-- Task prompt --
Copy every entry in the listing below exactly, but not the pictures.

++++ Dataset records ++++

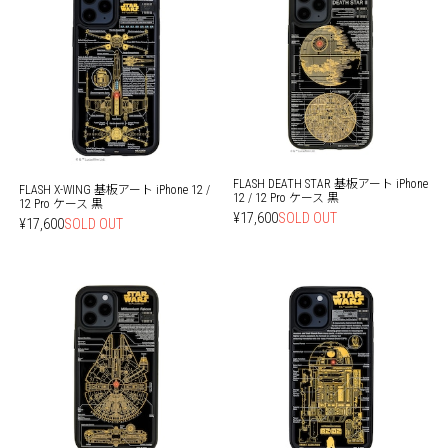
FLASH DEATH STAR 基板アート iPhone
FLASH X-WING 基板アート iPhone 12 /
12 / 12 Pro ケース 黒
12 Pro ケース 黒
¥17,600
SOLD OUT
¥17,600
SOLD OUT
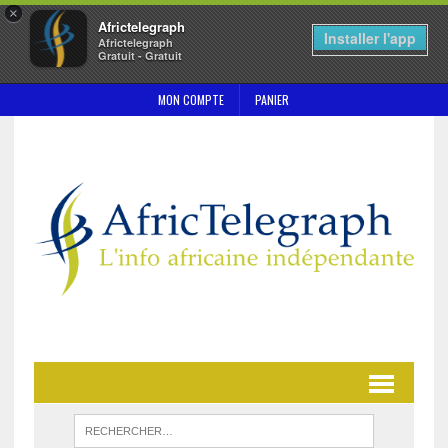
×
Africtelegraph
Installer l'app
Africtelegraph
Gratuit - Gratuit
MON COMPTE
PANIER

++++

-- Response to this exercise --
FLASH DEATH STAR 基板アート iPhone
FLASH X-WING 基板アート iPhone 12 /
12 / 12 Pro ケース 黒
12 Pro ケース 黒
¥17,600
SOLD OUT
¥17,600
SOLD OUT
×
Africtelegraph
Installer l'app
Africtelegraph
Gratuit - Gratuit
MON COMPTE
PANIER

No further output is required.